Since the 18th century, proponents for Christian Unity have advocated common prayer.

In 1907, an Episcopal priest and an Anglican vicar explored the possibility of prayer for Christian Unity. The Rev. Spencer Jones, Anglican Vicar of Moreton-on-Marsh, England, wrote to the Rev. Paul Wattson, an American Episcopal priest, suggesting that a day of prayer for Christian Unity might be observed each year on the Feast of Sts. Peter and Paul (June 29). Wattson proposed instead an eight-day octave observance of prayers, sermons and conferences between the Feast of the Chair of St. Peter (formerly on January 18th) and the Feast of the Conversion of St. Paul on January 25th.

The Reverend Wattson and Mother Lurana White, co-founders of the Society of the Atonement, a small group of Franciscan Sisters and Friars, founded the Church Unity Octave the very next year in 1908. They publicly dedicated January 18 to 25 to prayer for Christian unity in the Sisters' Our Lady of the Angels Chapel, Graymoor, Garrison, N.Y. Mother Lurana later wrote in her diary: "I often think if the Society of the Atonement had never done another thing, this alone is a great work of God, so far reaching in its effects as to baffle our weighing its influence either now or in the days to come."

The Sisters and the Friars, along with thirteen lay associates, entered the Roman Catholic Church in 1909. Pope Pius X shortly thereafter gave his official blessing to the Octave and in 1916 Pope Benedict XV encouraged its observance throughout the entire Roman Catholic Church. In the 1930s, the name was changed to the "Chair of Unity Octave" to emphasize the centrality of the Petrine ministry.

Meanwhile, other movements for Christian Unity were also being promoted. In 1921, a committee of Protestant Church leaders for the World Conference on Faith and Order declared that a special octave of prayer for Church Unity would be held each year ending on Pentecost Sunday (Whitsunday). In 1935, a Roman Catholic priest, Abbé Paul Couturier, from Lyon, France, advocated a Universal Week of Prayer for Christian Unity in January that would foster a "unity that Christ wills, as he wills, and when he wills." In 1941, the Commission on Faith and Order moved its Pentecost observance to January with the hope that Protestants and Catholics might pray together for the unity that they so earnestly sought.

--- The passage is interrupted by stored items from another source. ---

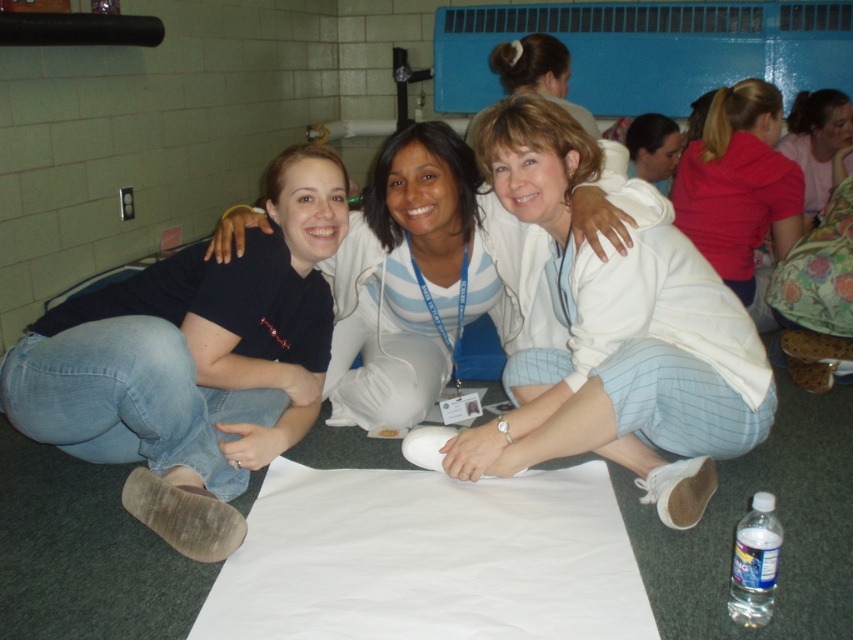 You are organizing a photoshoot and need to ensure that the white soft sweater at center and the pink fabric at upper right are visible in the frame. Based on their positions and sizes, which object should you focus on first to make sure both are in the shot?

The white soft sweater at center should be focused on first because it is taller than the pink fabric at upper right, ensuring its visibility would help frame both objects properly.

You are a photographer setting up a shot of the three women sitting on the floor. You need to ensure that the denim jeans at left and the matte pink shirt at upper right are both visible in the frame. Which object should you focus on first to make sure both are in the frame?

The denim jeans at left is taller than the matte pink shirt at upper right, so you should focus on the denim jeans at left first to ensure both are in the frame.

You are standing at the position of the camera and want to reach the point closer to you between the two points, point (x=62, y=406) and point (x=374, y=353). Which point should you head towards?

Point (x=62, y=406) is in front of point (x=374, y=353), so you should head towards point (x=62, y=406) as it is closer to you. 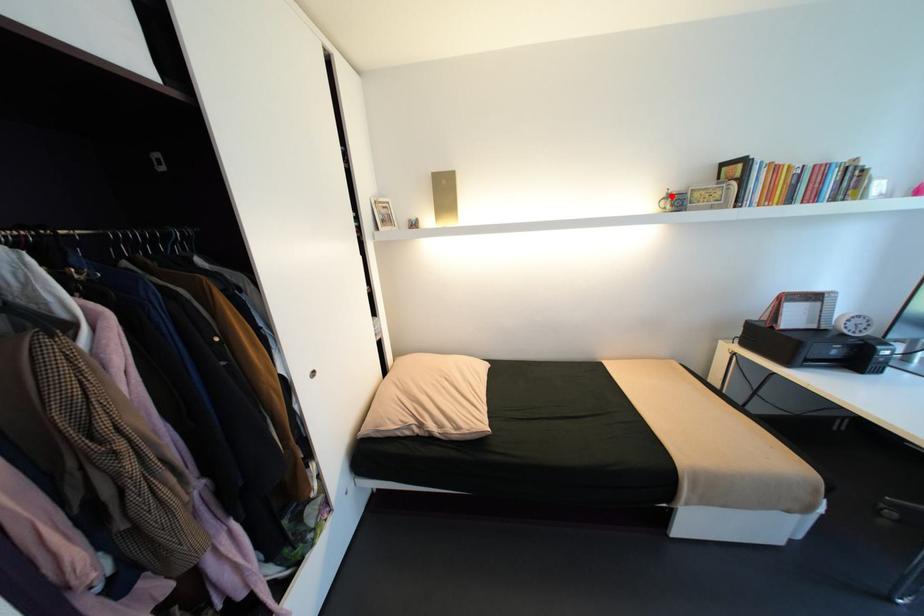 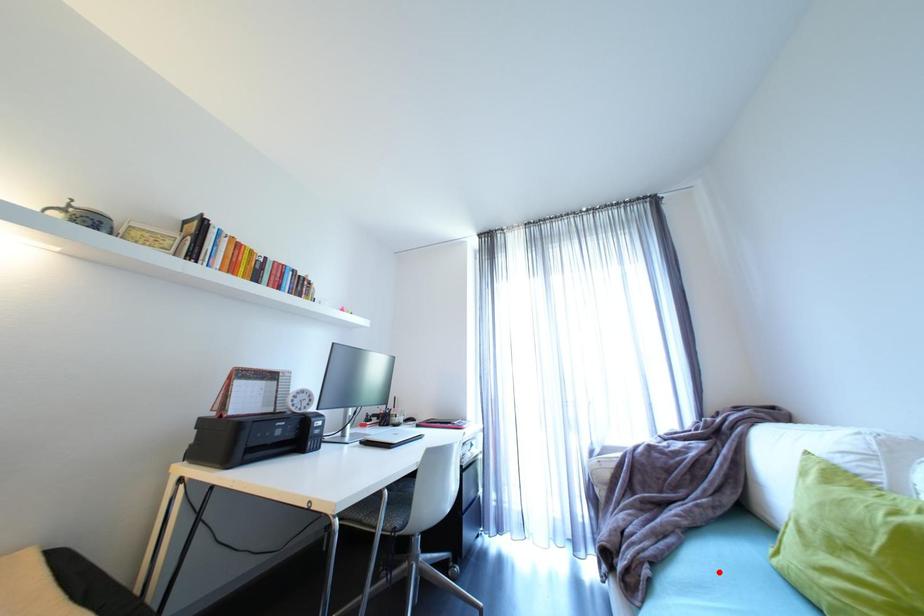 I am providing you with two images of the same scene from different viewpoints. A red point is marked on the first image and another point is marked on the second image. Does the point marked in image1 correspond to the same location as the one in image2?

No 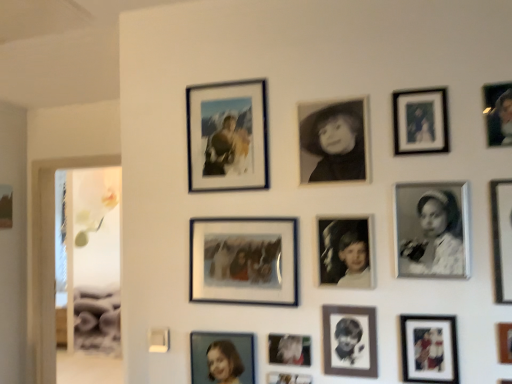 Question: Considering the positions of point (231, 342) and point (230, 135), is point (231, 342) closer or farther from the camera than point (230, 135)?

Choices:
 (A) farther
 (B) closer

Answer: (B)

Question: In terms of size, does matte blue photo frame at lower center, acting as the 3th picture frame starting from the back, appear bigger or smaller than matte glass photo frame at upper center, the thirteenth picture frame positioned from the front?

Choices:
 (A) small
 (B) big

Answer: (A)

Question: Based on their relative distances, which object is nearer to the matte black portrait at upper right, the thirteenth picture frame in the back-to-front sequence?

Choices:
 (A) black matte portrait at center, the 7th picture frame viewed from the back
 (B) metallic silver photo frame at lower center, the 5th picture frame positioned from the left
 (C) black paper portrait at center, which is counted as the 9th picture frame, starting from the left
 (D) metallic silver photo frame at lower center, which is counted as the 9th picture frame, starting from the front
 (E) matte black photo frame at left, acting as the fourteenth picture frame starting from the right

Answer: (A)

Question: Which object is positioned closest to the matte black photo frame at left, which is counted as the first picture frame, starting from the left?

Choices:
 (A) matte black portrait at upper right, which appears as the second picture frame when viewed from the right
 (B) matte blue photo frame at lower center, which appears as the 12th picture frame when viewed from the front
 (C) black matte photo frame at center-right, the 12th picture frame when ordered from left to right
 (D) black matte photo at center, which is the 8th picture frame from back to front
 (E) metallic silver photo frame at lower center, the sixth picture frame in the back-to-front sequence

Answer: (B) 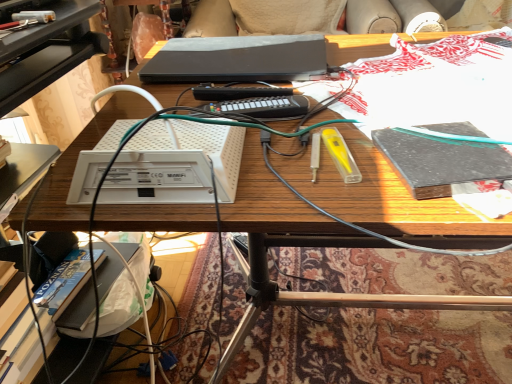 Question: In terms of height, does black matte book at right look taller or shorter compared to white plastic router at center?

Choices:
 (A) short
 (B) tall

Answer: (A)

Question: Considering the positions of black matte book at right and white plastic router at center in the image, is black matte book at right wider or thinner than white plastic router at center?

Choices:
 (A) thin
 (B) wide

Answer: (A)

Question: Which object is the farthest from the black matte book at right?

Choices:
 (A) black matte laptop at center
 (B) white plastic router at center

Answer: (A)

Question: Which object is positioned closest to the black matte book at right?

Choices:
 (A) white plastic router at center
 (B) black matte laptop at center

Answer: (A) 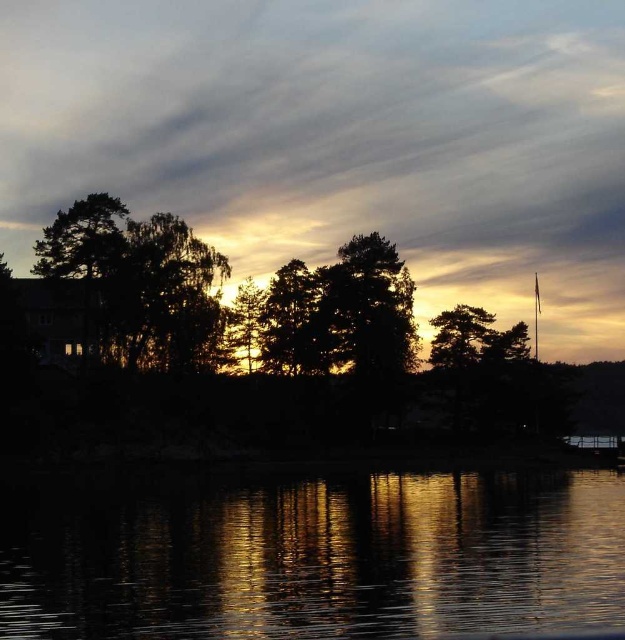 From the picture: You are an artist trying to capture the scene. You need to paint the golden translucent clouds at upper center and the glistening reflective water at center. Based on the scene, which object should you paint first to ensure proper layering?

The golden translucent clouds at upper center should be painted first since they are located above the glistening reflective water at center, allowing the water to be layered beneath them appropriately.

You are an artist trying to paint the scene. You need to decide where to place the golden translucent clouds at upper center and the silhouette tree at center. According to the scene, which object should be placed wider in your painting?

→ The golden translucent clouds at upper center might be wider than the silhouette tree at center, so you should paint the golden translucent clouds at upper center wider than the silhouette tree at center.

You are an artist trying to paint the scene. You need to decide whether to use a wider brush for the golden translucent clouds at upper center or the green matte tree at center. Which object requires a wider brush based on their sizes in the image?

The golden translucent clouds at upper center might be wider than the green matte tree at center, so you should use a wider brush for the golden translucent clouds at upper center. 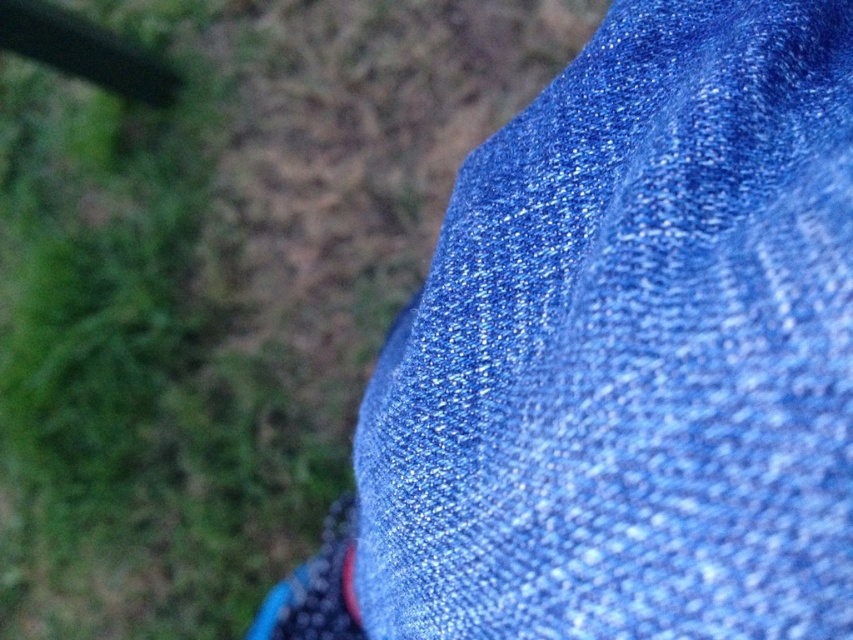 You are a fashion designer examining a closeup of fabrics. You see the blue textured fabric at upper right and the blue glittery fabric at upper right. Which fabric is located to the right of the other?

The blue textured fabric at upper right is positioned on the right side of the blue glittery fabric at upper right.

Based on the photo, you are a fashion designer trying to place a golden button on the blue textured fabric at upper right. The button must be placed exactly at the center of the fabric. Given the fabric is located at point 0.548, 0.742, where should you place the button?

The golden button should be placed at the center of the blue textured fabric at upper right, which is located at point (631,349).

You are an assistant organizing a fashion show. You need to arrange two blue fabrics for a display. The blue textured fabric at upper right and the blue glittery fabric at upper right. Based on their positions in the image, which one is placed lower?

The blue textured fabric at upper right is located below the blue glittery fabric at upper right, so the blue textured fabric at upper right is placed lower.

In 1964, the bishops at the Second Vatican Council issued the Decree on Ecumenism, calling prayer "the soul of the ecumenical movement." Because the ideas of Abbé Couturier emphasized a more common basis upon which every Christian Church could pray together for unity, representatives from the Orthodox, Protestant and Roman Catholic Churches agreed in 1967 to jointly observe a time of prayer called the Week of Prayer for Christian Unity. Since 1968, the World Council of Churches and the Pontifical Council for Promoting Christian Unity have collaborated annually in selecting scriptural themes and helpful materials to promote prayer for the unity of the Christian Churches. As a worldwide observance seeking "unity in diversity" (words taken from the Preface of the Mass for Christian Unity), the Week of Prayer for Christian Unity focuses upon the shared yearnings of all Christians "that all may be one" (Jn. 17:21) according to the will of Christ.

In January 2008, the Society of the Atonement will mark one hundred years of consistently praying and working for the unity of the Christian Churches.